--- Task material ---

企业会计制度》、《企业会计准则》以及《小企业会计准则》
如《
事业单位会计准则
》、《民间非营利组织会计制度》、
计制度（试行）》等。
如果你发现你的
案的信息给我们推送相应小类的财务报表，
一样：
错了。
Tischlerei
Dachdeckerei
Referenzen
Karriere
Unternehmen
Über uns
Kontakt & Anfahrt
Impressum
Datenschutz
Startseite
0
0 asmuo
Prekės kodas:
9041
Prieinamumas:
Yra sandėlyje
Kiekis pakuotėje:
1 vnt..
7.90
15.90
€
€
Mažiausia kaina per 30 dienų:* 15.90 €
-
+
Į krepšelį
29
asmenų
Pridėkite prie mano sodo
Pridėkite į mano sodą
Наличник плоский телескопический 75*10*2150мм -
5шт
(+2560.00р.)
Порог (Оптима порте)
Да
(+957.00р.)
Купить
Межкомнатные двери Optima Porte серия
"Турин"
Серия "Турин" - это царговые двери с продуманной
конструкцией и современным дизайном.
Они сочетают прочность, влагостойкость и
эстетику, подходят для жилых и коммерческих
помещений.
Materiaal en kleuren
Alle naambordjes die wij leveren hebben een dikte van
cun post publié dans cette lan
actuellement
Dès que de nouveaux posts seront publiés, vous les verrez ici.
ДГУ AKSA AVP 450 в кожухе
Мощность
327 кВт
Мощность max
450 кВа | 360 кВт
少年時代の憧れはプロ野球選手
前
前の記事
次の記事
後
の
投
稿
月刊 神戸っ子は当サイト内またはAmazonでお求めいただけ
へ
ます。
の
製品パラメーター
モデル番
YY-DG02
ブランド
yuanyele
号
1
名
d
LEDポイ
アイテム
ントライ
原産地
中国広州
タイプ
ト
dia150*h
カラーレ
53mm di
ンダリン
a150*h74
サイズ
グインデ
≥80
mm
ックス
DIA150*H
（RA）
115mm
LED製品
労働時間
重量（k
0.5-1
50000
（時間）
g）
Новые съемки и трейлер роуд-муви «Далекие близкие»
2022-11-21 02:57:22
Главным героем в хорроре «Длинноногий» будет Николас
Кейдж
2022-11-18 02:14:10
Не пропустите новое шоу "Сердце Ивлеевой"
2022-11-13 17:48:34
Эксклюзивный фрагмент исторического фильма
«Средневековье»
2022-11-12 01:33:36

---
--- Task material ---

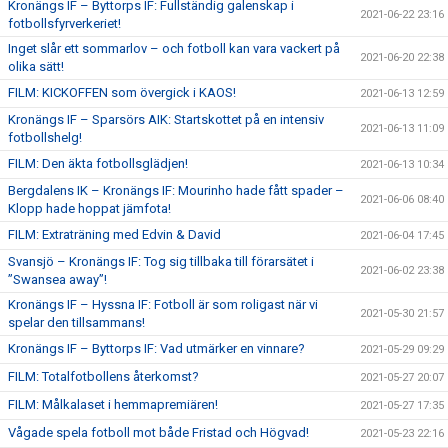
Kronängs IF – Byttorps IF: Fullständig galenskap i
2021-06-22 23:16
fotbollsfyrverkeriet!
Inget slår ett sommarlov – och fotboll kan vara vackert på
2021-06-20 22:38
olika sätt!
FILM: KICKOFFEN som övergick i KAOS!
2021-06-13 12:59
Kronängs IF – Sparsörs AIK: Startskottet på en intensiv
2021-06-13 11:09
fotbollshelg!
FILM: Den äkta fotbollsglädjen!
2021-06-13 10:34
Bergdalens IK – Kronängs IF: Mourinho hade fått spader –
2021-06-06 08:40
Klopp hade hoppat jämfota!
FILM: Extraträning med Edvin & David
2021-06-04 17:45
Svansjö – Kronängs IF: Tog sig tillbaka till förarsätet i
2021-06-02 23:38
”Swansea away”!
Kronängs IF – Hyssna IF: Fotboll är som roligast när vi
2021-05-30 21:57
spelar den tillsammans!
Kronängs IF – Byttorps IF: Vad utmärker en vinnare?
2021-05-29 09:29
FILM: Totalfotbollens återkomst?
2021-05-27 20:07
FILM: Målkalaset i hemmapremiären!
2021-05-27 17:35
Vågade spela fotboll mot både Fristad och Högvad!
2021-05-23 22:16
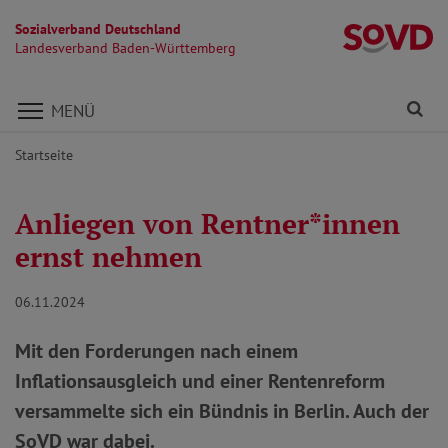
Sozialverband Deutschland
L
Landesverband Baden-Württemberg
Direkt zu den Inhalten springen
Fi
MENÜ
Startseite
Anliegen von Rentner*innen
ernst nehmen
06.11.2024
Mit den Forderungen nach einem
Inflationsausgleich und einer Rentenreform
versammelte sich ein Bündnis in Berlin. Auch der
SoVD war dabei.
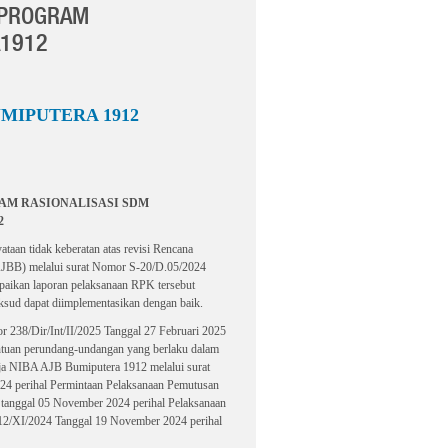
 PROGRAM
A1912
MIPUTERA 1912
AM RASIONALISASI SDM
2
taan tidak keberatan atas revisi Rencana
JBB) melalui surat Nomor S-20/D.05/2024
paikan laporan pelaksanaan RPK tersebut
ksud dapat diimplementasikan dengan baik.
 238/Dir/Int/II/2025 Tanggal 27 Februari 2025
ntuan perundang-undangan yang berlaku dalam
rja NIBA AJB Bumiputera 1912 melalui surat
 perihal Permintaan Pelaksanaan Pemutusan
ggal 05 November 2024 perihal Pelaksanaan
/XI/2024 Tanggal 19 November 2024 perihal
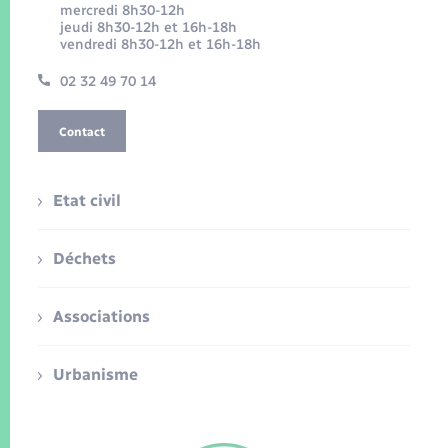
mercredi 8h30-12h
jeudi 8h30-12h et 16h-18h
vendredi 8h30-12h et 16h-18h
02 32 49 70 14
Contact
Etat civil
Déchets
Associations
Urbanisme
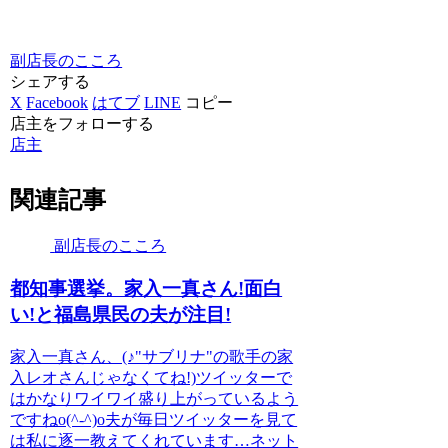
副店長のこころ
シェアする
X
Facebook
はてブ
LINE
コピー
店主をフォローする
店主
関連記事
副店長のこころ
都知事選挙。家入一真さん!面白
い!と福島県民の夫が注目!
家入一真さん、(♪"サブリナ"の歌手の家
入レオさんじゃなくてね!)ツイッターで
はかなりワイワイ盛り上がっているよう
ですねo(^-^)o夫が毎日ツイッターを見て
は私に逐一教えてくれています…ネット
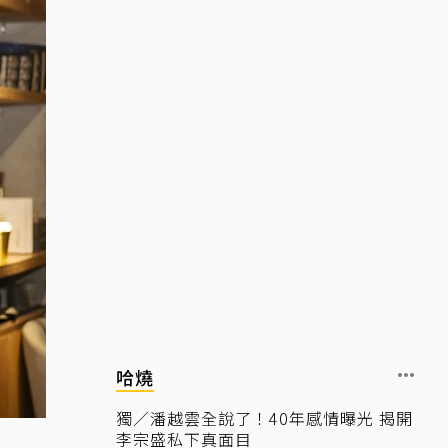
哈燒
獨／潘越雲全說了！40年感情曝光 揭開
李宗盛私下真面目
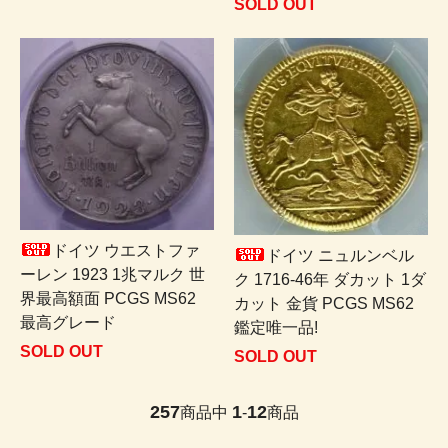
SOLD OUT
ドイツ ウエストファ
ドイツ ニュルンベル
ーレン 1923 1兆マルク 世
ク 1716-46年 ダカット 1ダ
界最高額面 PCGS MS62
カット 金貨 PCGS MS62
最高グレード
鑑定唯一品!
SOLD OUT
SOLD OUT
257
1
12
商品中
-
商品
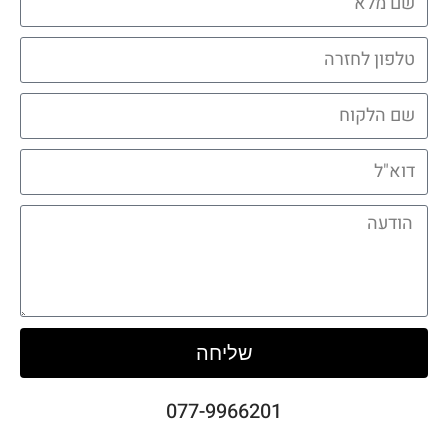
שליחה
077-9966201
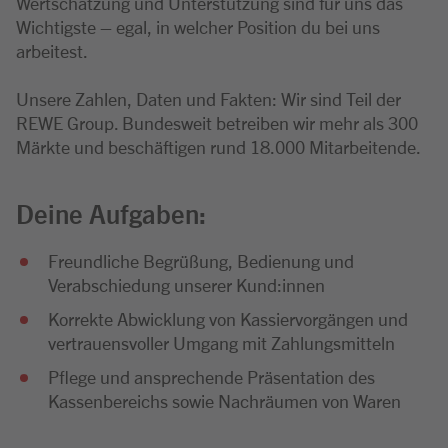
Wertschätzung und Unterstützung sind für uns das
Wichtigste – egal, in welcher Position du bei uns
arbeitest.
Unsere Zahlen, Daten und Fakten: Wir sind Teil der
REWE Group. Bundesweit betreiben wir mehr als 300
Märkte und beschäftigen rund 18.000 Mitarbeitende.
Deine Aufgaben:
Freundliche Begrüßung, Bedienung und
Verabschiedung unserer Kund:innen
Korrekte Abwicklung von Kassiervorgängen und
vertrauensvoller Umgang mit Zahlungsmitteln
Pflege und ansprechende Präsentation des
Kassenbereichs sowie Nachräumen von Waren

---
--- Task material ---

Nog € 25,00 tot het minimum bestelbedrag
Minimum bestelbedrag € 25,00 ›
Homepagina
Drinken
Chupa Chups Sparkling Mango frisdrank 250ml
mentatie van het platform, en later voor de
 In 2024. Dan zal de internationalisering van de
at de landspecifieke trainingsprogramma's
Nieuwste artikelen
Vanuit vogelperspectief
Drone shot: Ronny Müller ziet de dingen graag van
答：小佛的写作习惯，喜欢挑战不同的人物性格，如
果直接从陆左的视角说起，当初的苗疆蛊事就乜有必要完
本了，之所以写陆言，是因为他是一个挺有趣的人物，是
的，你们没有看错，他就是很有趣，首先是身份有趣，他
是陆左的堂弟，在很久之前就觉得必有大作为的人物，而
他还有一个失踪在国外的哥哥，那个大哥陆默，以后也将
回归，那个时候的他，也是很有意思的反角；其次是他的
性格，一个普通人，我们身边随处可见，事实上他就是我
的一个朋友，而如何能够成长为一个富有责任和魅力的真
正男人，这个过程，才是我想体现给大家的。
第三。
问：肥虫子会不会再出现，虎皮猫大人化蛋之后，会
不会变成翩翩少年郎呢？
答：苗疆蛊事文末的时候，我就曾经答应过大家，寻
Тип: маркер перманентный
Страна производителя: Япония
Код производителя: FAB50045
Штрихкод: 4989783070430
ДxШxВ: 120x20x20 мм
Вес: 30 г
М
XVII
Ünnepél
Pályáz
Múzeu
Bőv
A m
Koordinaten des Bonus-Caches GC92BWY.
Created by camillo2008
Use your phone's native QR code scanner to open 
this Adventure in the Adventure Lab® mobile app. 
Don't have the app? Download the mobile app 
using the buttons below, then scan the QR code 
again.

---

Exercise objective: Reproduce, character for character, only the lines of the preceding data that start at the line with "Datenschutz" and end at the line with "Pridėkite į mano sodą", both included.

Exercise response:
Datenschutz
Startseite
0
0 asmuo
Prekės kodas:
9041
Prieinamumas:
Yra sandėlyje
Kiekis pakuotėje:
1 vnt..
7.90
15.90
€
€
Mažiausia kaina per 30 dienų:* 15.90 €
-
+
Į krepšelį
29
asmenų
Pridėkite prie mano sodo
Pridėkite į mano sodą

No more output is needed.